What year did you first hear about fracking? Shale gas? Or Williston North Dakota? If Bush was the president, congratulations, if not, you need to do better.

Way back when most people had not heard of these things I had, because I read business magazines, and watch business news, and absorb information like a sponge. I wanted to invest in natural gas, so what did I do, I bought pipelines in the form of MLPs, which are great dividend plays. I didn’t buy drillers or producers because I wasn’t investing based on the price of natural gas, I didn’t think drillers would make a ton of money. Pipelines however are a play on volume, and I thought the natural gas volume our country consumed would go up (at the very least, it wasn’t going to drop). I was right, I made a killing, even moreso thanks to this last Sunday’s news of the Kinder Morgan consolidation, a nice 15% pop on my MLP.

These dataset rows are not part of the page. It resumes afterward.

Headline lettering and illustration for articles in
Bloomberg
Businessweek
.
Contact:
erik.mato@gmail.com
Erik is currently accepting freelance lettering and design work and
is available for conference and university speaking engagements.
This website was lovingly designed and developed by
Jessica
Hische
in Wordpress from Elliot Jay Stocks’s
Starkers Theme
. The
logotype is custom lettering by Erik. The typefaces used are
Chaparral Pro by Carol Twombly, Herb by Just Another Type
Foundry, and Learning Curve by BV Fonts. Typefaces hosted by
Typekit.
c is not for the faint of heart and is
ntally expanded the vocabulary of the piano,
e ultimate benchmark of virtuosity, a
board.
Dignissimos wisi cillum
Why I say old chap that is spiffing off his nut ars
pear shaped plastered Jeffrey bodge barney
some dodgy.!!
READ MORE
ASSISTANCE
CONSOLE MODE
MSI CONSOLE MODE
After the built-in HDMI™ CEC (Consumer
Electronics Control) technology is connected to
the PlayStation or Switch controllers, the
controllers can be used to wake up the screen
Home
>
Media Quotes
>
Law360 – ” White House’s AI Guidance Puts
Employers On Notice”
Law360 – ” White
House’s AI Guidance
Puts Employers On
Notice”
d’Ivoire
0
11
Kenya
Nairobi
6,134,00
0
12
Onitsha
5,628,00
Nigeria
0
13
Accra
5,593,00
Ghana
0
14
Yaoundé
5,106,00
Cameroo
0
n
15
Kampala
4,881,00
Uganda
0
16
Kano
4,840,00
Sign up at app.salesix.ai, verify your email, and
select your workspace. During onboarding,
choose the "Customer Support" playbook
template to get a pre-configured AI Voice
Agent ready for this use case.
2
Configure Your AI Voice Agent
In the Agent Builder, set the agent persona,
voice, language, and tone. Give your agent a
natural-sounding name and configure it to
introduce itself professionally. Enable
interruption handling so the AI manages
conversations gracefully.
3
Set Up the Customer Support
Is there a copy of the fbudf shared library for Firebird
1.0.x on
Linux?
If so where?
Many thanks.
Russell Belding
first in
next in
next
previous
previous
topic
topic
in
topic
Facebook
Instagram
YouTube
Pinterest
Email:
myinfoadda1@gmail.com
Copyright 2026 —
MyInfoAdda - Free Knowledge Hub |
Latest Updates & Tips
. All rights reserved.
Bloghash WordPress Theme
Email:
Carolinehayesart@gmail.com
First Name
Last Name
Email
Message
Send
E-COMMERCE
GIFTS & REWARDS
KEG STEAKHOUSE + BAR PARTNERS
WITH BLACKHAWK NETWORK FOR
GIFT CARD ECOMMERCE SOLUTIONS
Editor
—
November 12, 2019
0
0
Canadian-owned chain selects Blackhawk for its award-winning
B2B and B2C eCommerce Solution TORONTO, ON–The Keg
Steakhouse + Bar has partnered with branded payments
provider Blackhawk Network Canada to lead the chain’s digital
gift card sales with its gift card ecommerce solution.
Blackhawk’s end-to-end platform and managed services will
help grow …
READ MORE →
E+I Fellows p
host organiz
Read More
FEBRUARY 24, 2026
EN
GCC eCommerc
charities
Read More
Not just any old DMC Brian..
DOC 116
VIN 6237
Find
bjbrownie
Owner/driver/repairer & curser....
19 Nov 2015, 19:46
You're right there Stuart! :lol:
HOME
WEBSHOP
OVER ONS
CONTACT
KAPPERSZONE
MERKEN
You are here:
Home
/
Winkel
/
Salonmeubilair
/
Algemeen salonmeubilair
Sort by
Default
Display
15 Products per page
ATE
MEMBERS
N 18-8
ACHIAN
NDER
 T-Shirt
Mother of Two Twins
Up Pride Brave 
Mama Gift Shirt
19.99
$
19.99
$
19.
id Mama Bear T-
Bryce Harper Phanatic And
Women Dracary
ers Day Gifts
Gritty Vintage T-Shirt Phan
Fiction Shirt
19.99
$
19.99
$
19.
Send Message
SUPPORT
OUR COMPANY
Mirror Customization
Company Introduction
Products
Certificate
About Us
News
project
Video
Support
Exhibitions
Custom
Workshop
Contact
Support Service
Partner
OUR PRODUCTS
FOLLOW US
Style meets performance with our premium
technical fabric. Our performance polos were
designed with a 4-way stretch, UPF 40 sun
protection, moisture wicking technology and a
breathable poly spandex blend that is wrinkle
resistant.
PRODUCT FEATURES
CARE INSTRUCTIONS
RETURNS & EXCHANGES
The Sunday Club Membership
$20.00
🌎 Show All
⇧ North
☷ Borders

MLPs are supposed to be boring businesses that spin off income (sometimes nontaxable) but don’t necessarily grow much. Thanks to the recent growth in the US gas industry I’ve enjoyed both dividends and really nice capital appreciation, its been fun, and while I might still recommend MLPs (especially for people in a high tax bracket, near retirement, who expect to be in a lower tax bracket in retirement – and of course who would hold the MLPs in a taxable account). I think the easiest money there has been made.

So for myself I again started thinking, what happens when you have abundant cheap energy in the form of natural gas? For one thing manufacturing moves back into our country. Foreign automakers are now exporting US made cars from here, we’re one of the cheapest places in the world to manufacture because of our energy costs (please, don’t screw it up Washington). Labor might be cheap in China, but energy is cheap here, and cheap energy allows us to pay more for labor (so, hey liberals, stop fighting energy).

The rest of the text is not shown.